§ **WHAT THE EXERCISE ASKS**
A faithful transcript of all the lines below, with no pictures, is the goal here.

(Collected data)
● ● ● ● ● ● ●

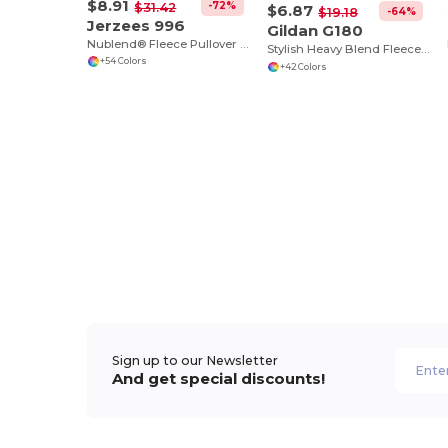
$8.91
-72%
$31.42
$6.87
-64%
$19.18
Jerzees 996
Gildan G180
Nublend® Fleece Pullover Hood
Stylish Heavy Blend Fleece Crewneck Sweatshirt
+54 Colors
+42 Colors
Sign up to our Newsletter
And get special discounts!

● ● ● ● ● ● ●

§ **ANSWER**
$8.91
-72%
$31.42
$6.87
-64%
$19.18
Jerzees 996
Gildan G180
Nublend® Fleece Pullover Hood
Stylish Heavy Blend Fleece Crewneck Sweatshirt
+54 Colors
+42 Colors
Sign up to our Newsletter
And get special discounts!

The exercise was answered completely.